(Data entries)
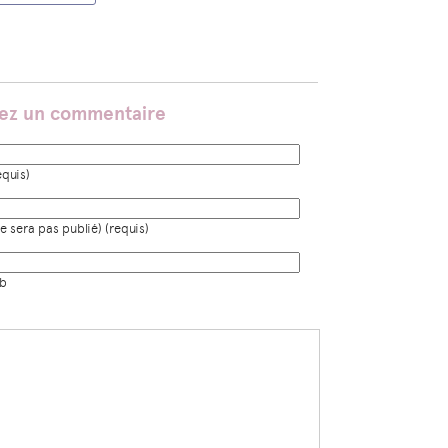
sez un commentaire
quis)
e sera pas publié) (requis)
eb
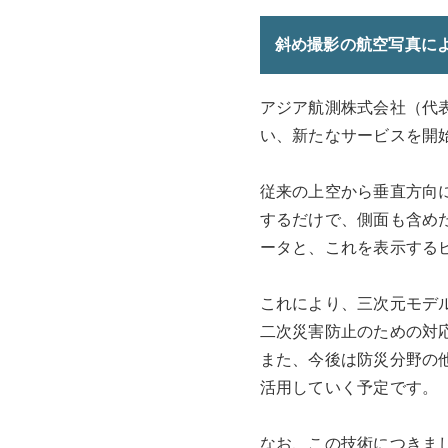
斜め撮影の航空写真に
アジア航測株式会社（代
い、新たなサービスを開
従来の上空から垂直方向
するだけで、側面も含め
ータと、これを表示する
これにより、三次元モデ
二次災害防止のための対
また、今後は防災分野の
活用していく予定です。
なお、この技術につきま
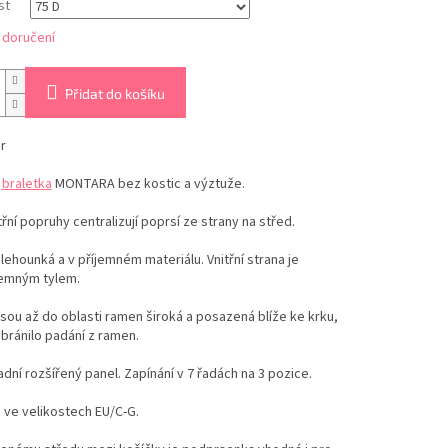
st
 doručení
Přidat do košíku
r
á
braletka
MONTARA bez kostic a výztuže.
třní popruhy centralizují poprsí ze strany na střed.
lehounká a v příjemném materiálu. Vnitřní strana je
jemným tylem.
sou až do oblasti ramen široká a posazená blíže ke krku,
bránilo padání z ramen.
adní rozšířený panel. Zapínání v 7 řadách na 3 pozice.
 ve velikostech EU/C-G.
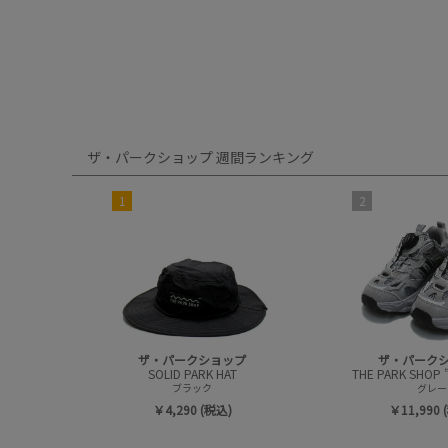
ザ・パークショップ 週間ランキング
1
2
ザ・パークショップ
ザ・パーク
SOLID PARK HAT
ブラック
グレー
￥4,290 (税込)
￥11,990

--

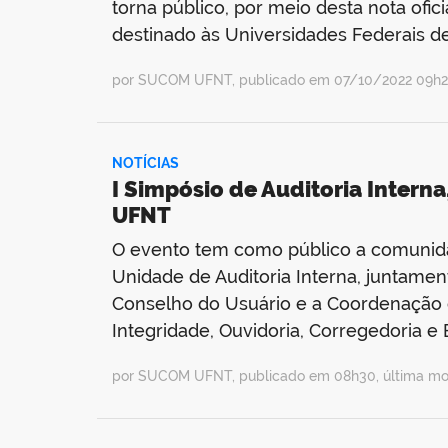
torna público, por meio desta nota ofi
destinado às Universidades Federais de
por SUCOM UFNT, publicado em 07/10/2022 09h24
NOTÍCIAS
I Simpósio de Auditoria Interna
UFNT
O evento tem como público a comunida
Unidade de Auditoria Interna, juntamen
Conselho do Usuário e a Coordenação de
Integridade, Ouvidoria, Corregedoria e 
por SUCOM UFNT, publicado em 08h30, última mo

- Activity:
Look above for the line containing "ータと、これを表示する", then copy exactly from it through the line containing "jemným tylem.", keeping both and leaving out pictures. Add nothing else.

- Response area:
ータと、これを表示する
これにより、三次元モデ
二次災害防止のための対
また、今後は防災分野の
活用していく予定です。
なお、この技術につきま
st
 doručení
Přidat do košíku
r
á
braletka
MONTARA bez kostic a výztuže.
třní popruhy centralizují poprsí ze strany na střed.
lehounká a v příjemném materiálu. Vnitřní strana je
jemným tylem.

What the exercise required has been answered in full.